Janta Service Station, 251 ITR 347 in which the Hon'ble High Court had held that the Tribunal was justified in canceling the penalty levied u/s 271B in a case where the audit report had been obtained before the specified date but had been filed alongwith belated return u/s 139(4) and not with the return filed u/s 139(1). Ordinarily, the date on which audit report is signed by the auditor, is considered to be the date on which the assessee had obtained the said audit report because in most of the cases, the auditors are themselves the tax consultants of the said concern and the audit report is retained or given back to them for furnishing the same alongwith their income-tax returns, as wa done by the assessee in the present case.
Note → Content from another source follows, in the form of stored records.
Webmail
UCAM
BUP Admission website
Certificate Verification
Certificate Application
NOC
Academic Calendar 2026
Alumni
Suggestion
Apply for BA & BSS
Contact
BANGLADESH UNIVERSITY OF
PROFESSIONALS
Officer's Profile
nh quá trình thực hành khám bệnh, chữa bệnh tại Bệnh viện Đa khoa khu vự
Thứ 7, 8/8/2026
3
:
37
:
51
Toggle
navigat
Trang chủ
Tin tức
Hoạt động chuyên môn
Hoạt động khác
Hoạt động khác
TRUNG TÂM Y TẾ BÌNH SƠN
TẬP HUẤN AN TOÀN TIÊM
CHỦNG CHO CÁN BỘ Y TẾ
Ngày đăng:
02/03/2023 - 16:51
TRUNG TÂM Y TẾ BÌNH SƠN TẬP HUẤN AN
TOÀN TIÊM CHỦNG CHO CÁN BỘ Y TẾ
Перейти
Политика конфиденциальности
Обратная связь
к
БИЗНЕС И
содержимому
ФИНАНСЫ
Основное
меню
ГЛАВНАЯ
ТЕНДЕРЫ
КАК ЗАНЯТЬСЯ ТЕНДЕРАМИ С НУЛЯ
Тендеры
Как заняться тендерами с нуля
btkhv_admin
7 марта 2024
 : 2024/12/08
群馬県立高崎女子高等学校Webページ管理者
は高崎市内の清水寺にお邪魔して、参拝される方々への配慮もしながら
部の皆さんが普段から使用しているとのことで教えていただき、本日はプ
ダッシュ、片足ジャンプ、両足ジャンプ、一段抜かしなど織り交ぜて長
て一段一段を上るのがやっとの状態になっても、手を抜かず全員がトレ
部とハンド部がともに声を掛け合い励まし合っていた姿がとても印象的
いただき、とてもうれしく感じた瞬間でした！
10. Once it is accepted that the audit was got completed on 30.10.1992 i.e. before the specified date, the further fact as to when that audit report was physically obtained without there being any statutory requirement, at the relevant time, to furnish the said report before the specified date, looses its significance, and, therefore, such a default, if any, would only be a technical or venial breach, for which no penalty could be sustained on the facts of the present case, in view of judgment of Hon'ble Apex Court in the case of Hindustan Steel Ltd. Vs. State of Orissa, 2002-TAXINDIAONLINE-148-SC-CT. In the present case, soon after the expiry of the specified date on 31.10.1992, the Assessing Officer visited the assessee's premises u/s 133A on 4.11.1992 and examined the books of account, which had the necessary ticks put by the auditors. The partner in his statement dated 4.11.1995 had stated that the books had duly been audited and the audit report is not with them but may be with the auditors. The Assessing Officer visited the office of the auditors and found that he was out of station. The return of income alongwith the audit report was duly furnished on 9.11.1992.

Thus there was a delay of only 8 days in furnishing of the return alongwith the audit report. The aforesaid circumstances constituted a reasonable cause for explaining the delay of 8 days. The penalty levied u/s 271B deserved to be cancelled in view of existence of reasonable cause in terms of section 273B explaining the short delay of 8 days. It will, however, be pertinent to repeat that after submission of certificate of auditors and assessee's reply during penalty proceedings, the Assessing Officer did not examine any one, nor brought any material on record to challenge the facts stated in the auditor's certificate. The correctness of the facts stated in the said certificate cannot, therefore, be validly disputed.

11. In view of the aforesaid facts and discussion, I am inclined to agree with the view expressed by the learned Vice President. The matter will now go before the regular Bench for decision according to the majority opinion.